# Bahco Cabinet scraper !!!!HELP!!!



## HuskerGBR (Sep 18, 2012)

I just bought two Bahco Cabinet Scrapers and have never used a scraper before. I am trying to prepare the edges so I can actually use the tool. I have tried and tried and cant seem to get a good edge. Any suggestions?


----------



## tc65 (Jan 9, 2012)

Do a search on sharpening cabinet scrapers - there are many threads here. If that doesn't help, Google it and watch some videos. If that doesn't help, tell us what you steps you are taking to sharpen them and suggestions can be offered to improve your methods.

BTW - welcome to the forum, take a few minutes and introduce yourself.


----------



## DaveTTC (May 25, 2012)

I just use a littl oil on the honing stone and with the blade verticle just keep going from front to back, honing in one direction only. That always left me a nice burr to work with.

Dave The Turning Cowboy


----------



## HuskerGBR (Sep 18, 2012)

Thanks guys... watched a few youtube videos and tried some of the techniques. I seem to be getting better. I think I just need practice at both the honing and the technique of actually using the shaper.


----------



## firemedic (Dec 26, 2010)

Are you burnishing it? An unburnished scraper ain't worth using in my opinion.

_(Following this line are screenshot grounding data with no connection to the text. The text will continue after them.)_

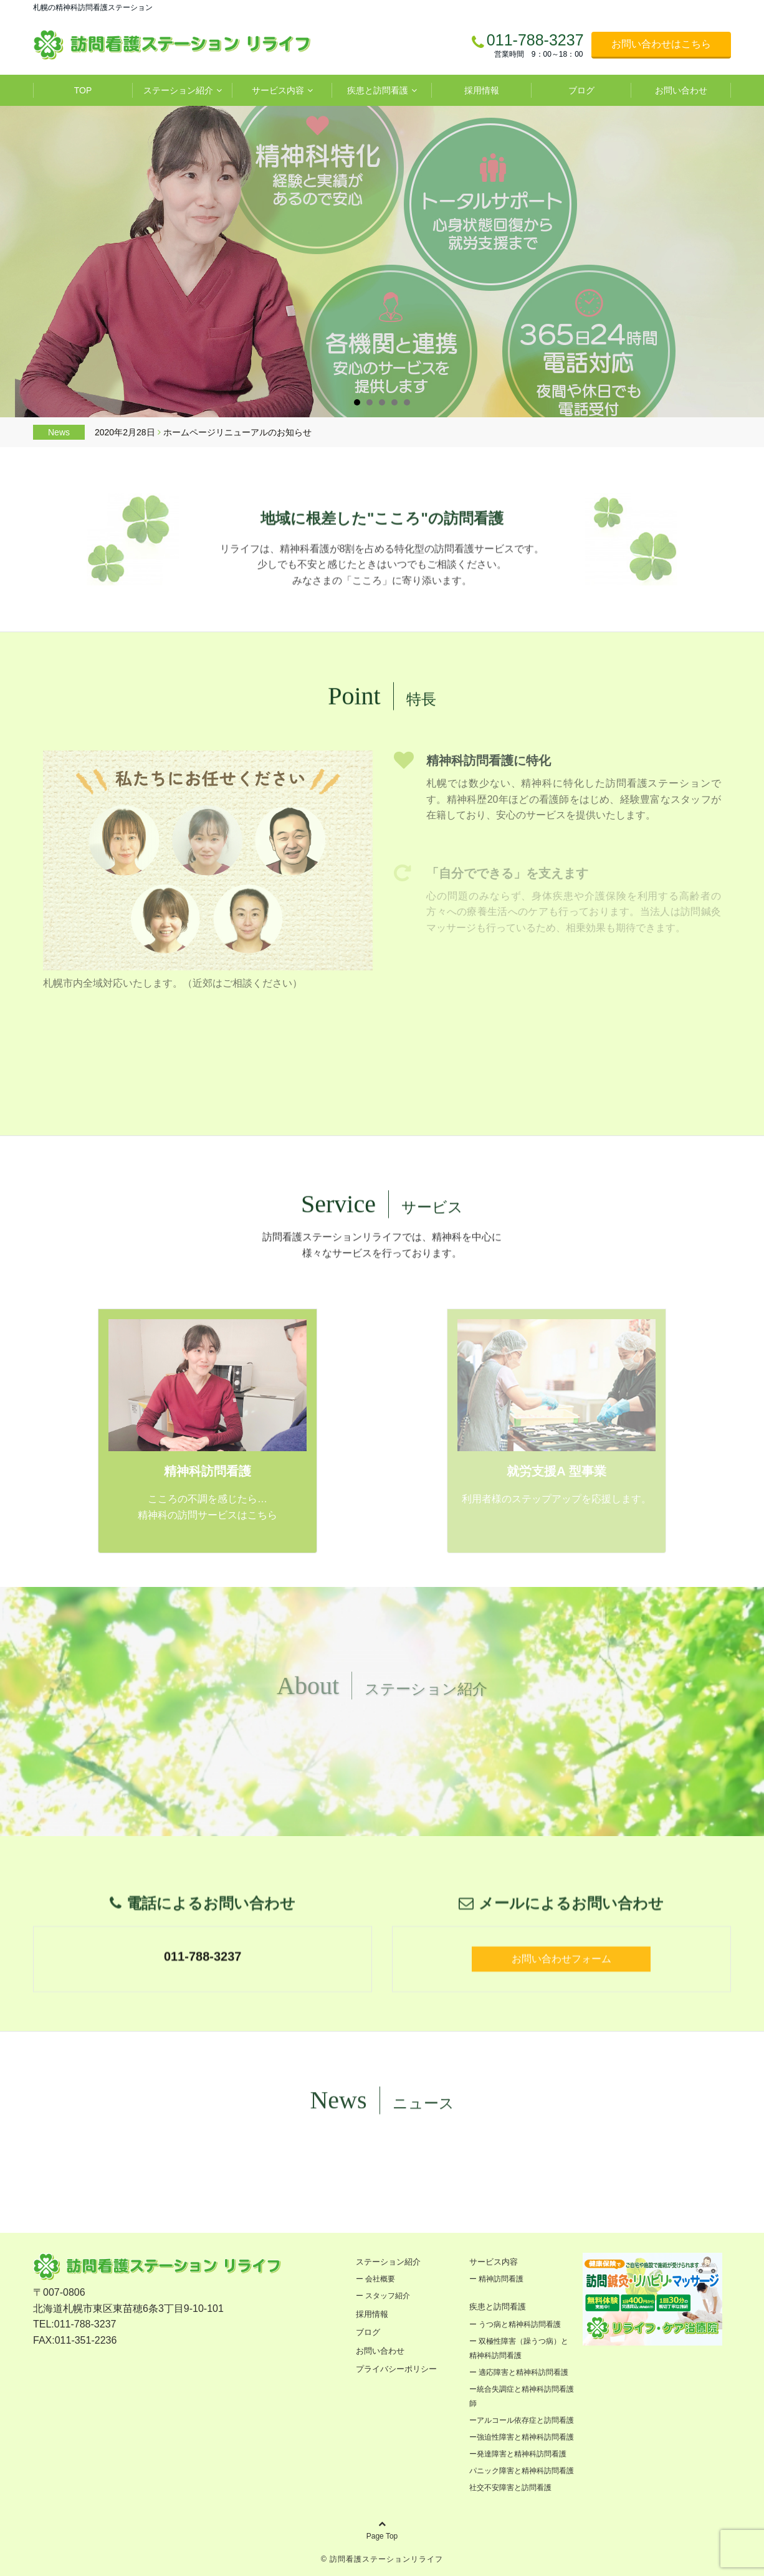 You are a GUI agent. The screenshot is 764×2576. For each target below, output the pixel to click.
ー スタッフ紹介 (383, 2295)
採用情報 (481, 90)
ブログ (581, 90)
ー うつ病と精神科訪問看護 (515, 2324)
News (59, 432)
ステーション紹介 (178, 90)
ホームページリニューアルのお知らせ (237, 432)
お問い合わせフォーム (561, 2050)
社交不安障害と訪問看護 (514, 2487)
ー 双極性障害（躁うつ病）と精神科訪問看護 (518, 2348)
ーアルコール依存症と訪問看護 (521, 2420)
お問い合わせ (681, 90)
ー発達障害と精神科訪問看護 (517, 2454)
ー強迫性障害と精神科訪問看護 (521, 2437)
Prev (20, 262)
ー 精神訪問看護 (496, 2279)
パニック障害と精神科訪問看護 (521, 2470)
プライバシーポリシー (396, 2369)
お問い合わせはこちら (661, 44)
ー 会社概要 (375, 2279)
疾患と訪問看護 (377, 90)
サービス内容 (278, 90)
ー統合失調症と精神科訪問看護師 (521, 2396)
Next (744, 262)
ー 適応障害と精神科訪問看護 (518, 2372)
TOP (83, 90) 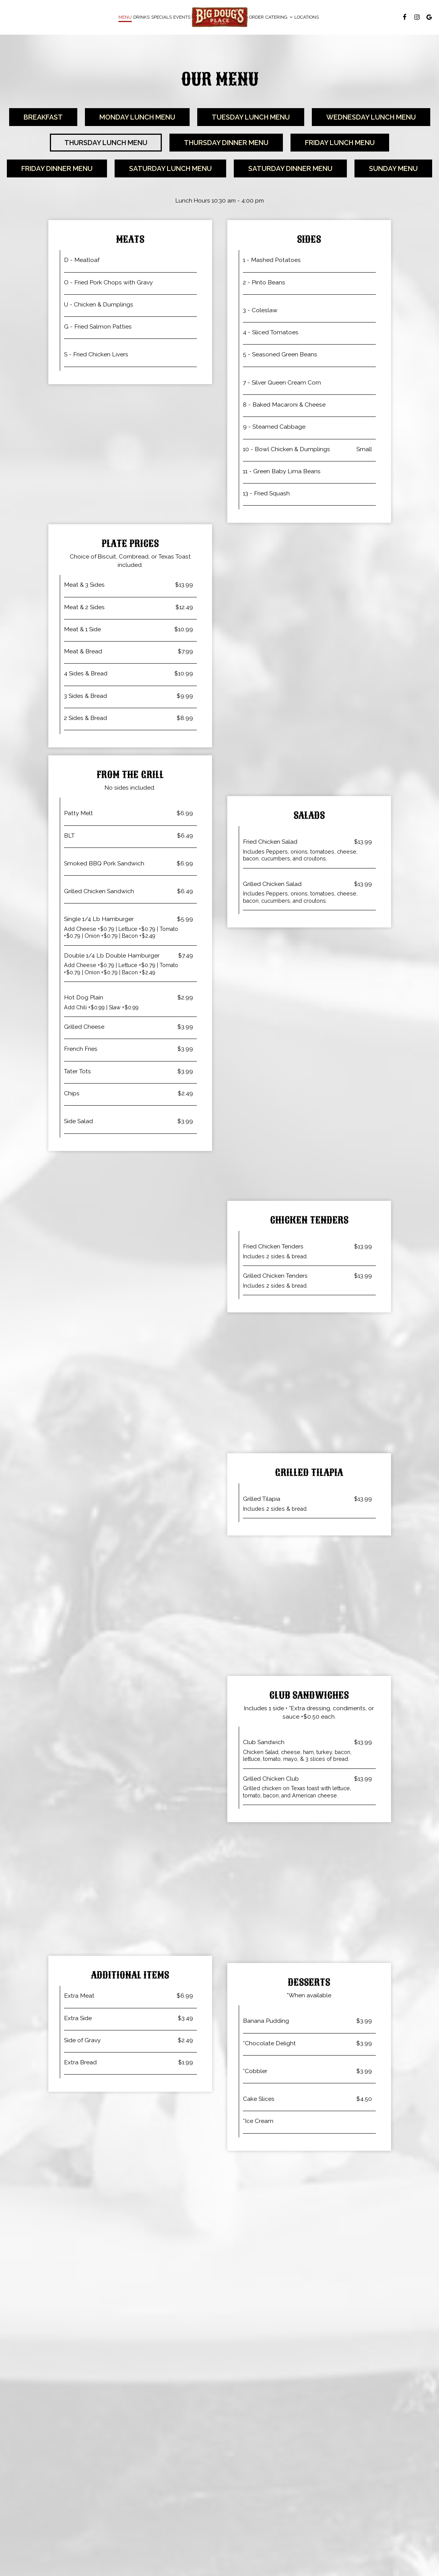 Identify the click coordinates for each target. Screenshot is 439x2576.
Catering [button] (279, 17)
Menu (125, 17)
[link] (219, 17)
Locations (306, 17)
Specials (161, 17)
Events (181, 17)
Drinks (141, 17)
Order (256, 17)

I'd be happy to help you but need more information on what you are currently doing.


----------



## HuskerGBR (Sep 18, 2012)

Think i have finally figured these cabinet scraper out.


----------



## ACP (Jan 24, 2009)

Did the clouds part and sunshine illuminate your bench? If not, then you still have a ways to go.


Joking around obviously (somewhat), you definitely are producing what you are looking for there. Scrapers are such awesome tools.


----------